- **ACTION ITEM**
Go through the listing and copy each line with the string "Nazilli".

+++

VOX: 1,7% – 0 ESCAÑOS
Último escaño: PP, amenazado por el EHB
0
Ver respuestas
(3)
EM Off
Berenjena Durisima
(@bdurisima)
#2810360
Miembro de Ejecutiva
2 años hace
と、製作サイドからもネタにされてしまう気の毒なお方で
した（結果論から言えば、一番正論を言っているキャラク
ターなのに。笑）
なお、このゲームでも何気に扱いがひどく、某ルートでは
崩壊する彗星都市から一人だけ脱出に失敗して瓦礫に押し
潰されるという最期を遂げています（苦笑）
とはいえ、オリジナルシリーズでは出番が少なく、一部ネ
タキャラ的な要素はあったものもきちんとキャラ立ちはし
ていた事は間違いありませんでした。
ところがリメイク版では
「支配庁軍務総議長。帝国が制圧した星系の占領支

+++

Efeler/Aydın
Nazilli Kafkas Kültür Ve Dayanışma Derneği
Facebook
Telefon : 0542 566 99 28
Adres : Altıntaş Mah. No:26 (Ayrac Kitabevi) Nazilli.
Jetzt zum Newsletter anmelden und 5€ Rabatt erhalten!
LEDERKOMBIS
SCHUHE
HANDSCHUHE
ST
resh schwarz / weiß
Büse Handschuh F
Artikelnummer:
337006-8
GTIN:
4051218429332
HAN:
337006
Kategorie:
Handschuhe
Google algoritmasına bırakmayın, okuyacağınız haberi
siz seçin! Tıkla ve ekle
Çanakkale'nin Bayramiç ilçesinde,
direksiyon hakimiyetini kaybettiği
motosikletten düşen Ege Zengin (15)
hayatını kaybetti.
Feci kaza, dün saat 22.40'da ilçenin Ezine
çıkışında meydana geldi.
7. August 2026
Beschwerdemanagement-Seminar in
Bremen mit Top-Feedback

+++

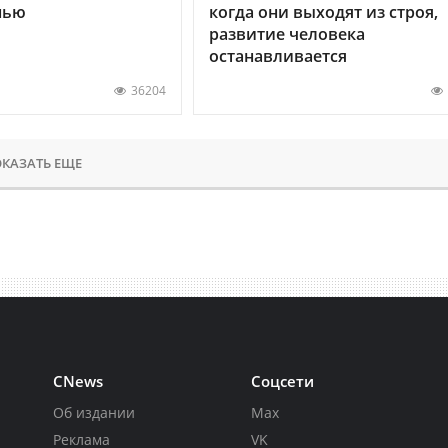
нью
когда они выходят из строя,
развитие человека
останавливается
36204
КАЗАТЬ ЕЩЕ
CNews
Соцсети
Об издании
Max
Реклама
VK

+++

- **TASK RESPONSE**
Nazilli Kafkas Kültür Ve Dayanışma Derneği
Adres : Altıntaş Mah. No:26 (Ayrac Kitabevi) Nazilli.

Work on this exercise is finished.